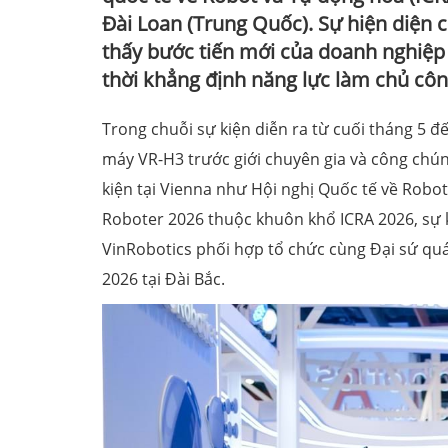
Đài Loan (Trung Quốc). Sự hiện diện 
thấy bước tiến mới của doanh nghiệp
thời khẳng định năng lực làm chủ công
Trong chuỗi sự kiện diễn ra từ cuối tháng 5 đ
máy VR-H3 trước giới chuyên gia và công chún
kiện tại Vienna như Hội nghị Quốc tế về Robot 
Roboter 2026 thuộc khuôn khổ ICRA 2026, sự 
VinRobotics phối hợp tổ chức cùng Đại sứ qu
2026 tại Đài Bắc.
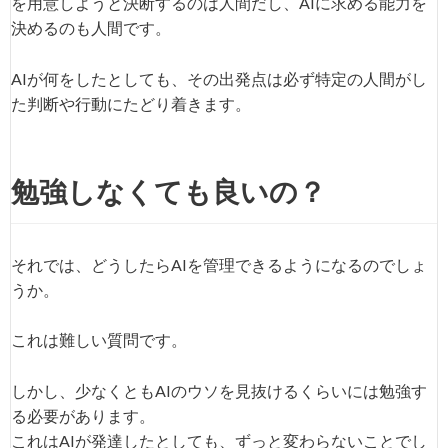
を用意しようと決断するのは人間だし、AIに求める能力を
決めるのも人間です。
AIが何をしたとしても、その出発点は必ず特定の人間がし
た判断や行動にたどり着きます。
勉強しなくても良いの？
それでは、どうしたらAIを管理できるようになるのでしょ
うか。
これは難しい質問です。
しかし、少なくともAIのウソを見抜けるくらいには勉強す
る必要があります。
これはAIが発達したとしても、ずっと変わらないことでし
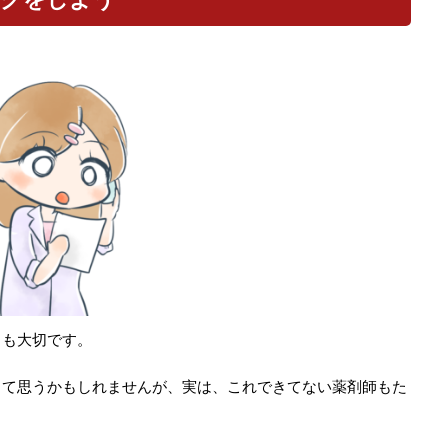
りも大切です。
って思うかもしれませんが、実は、これできてない薬剤師もた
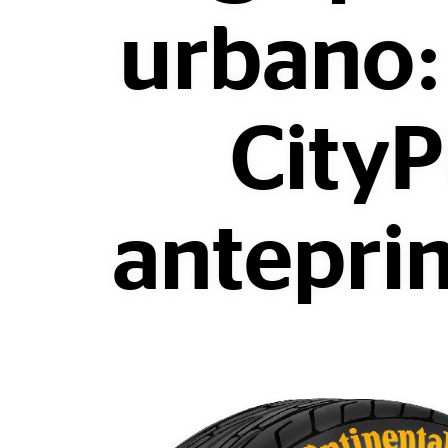
urbano: 
CityP
antepri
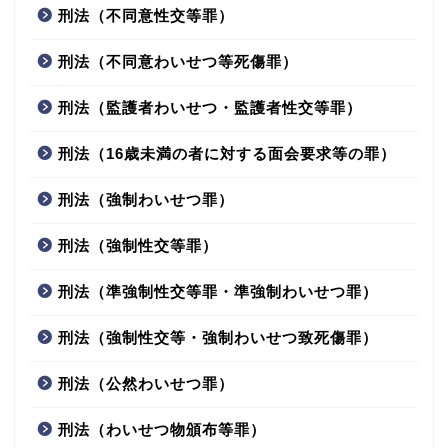
刑法（不同意性交等罪）
刑法（不同意わいせつ等死傷罪）
刑法（監護者わいせつ・監護者性交等罪）
刑法（16歳未満の者に対する面会要求等の罪）
刑法（強制わいせつ罪）
刑法（強制性交等罪）
刑法（準強制性交等罪・準強制わいせつ罪）
刑法（強制性交等・強制わいせつ致死傷罪）
刑法（公然わいせつ罪）
刑法（わいせつ物頒布等罪）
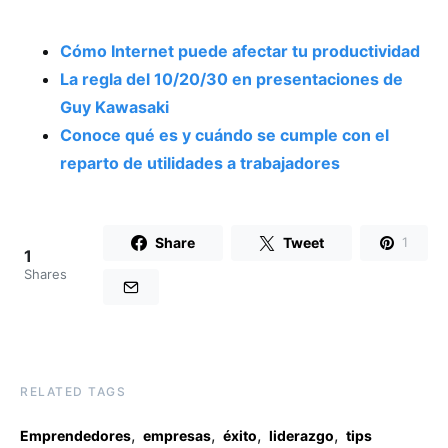
Cómo Internet puede afectar tu productividad
La regla del 10/20/30 en presentaciones de
Guy Kawasaki
Conoce qué es y cuándo se cumple con el
reparto de utilidades a trabajadores
Share
Tweet
1
1
Shares
RELATED TAGS
,
,
,
,
Emprendedores
empresas
éxito
liderazgo
tips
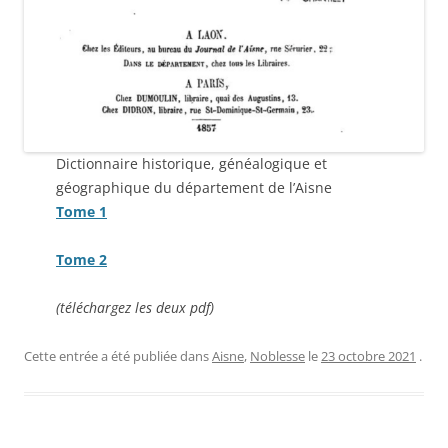
Dictionnaire historique, généalogique et
géographique du département de l’Aisne
Tome 1
T
ome 2
(téléchargez les deux pdf)
Cette entrée a été publiée dans
Aisne
,
Noblesse
le
23 octobre 2021
.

━━━━━━

▸ **Work to be completed**
Copy nothing but the lines from the first one in the listing through the line with "これは難しい質問です。", and omit the pictures.

▸ **Answer to this task**
Đài Loan (Trung Quốc). Sự hiện diện 
thấy bước tiến mới của doanh nghiệp
thời khẳng định năng lực làm chủ công
Trong chuỗi sự kiện diễn ra từ cuối tháng 5 đ
máy VR-H3 trước giới chuyên gia và công chún
kiện tại Vienna như Hội nghị Quốc tế về Robot 
Roboter 2026 thuộc khuôn khổ ICRA 2026, sự 
VinRobotics phối hợp tổ chức cùng Đại sứ qu
2026 tại Đài Bắc.
を用意しようと決断するのは人間だし、AIに求める能力を
決めるのも人間です。
AIが何をしたとしても、その出発点は必ず特定の人間がし
た判断や行動にたどり着きます。
勉強しなくても良いの？
それでは、どうしたらAIを管理できるようになるのでしょ
うか。
これは難しい質問です。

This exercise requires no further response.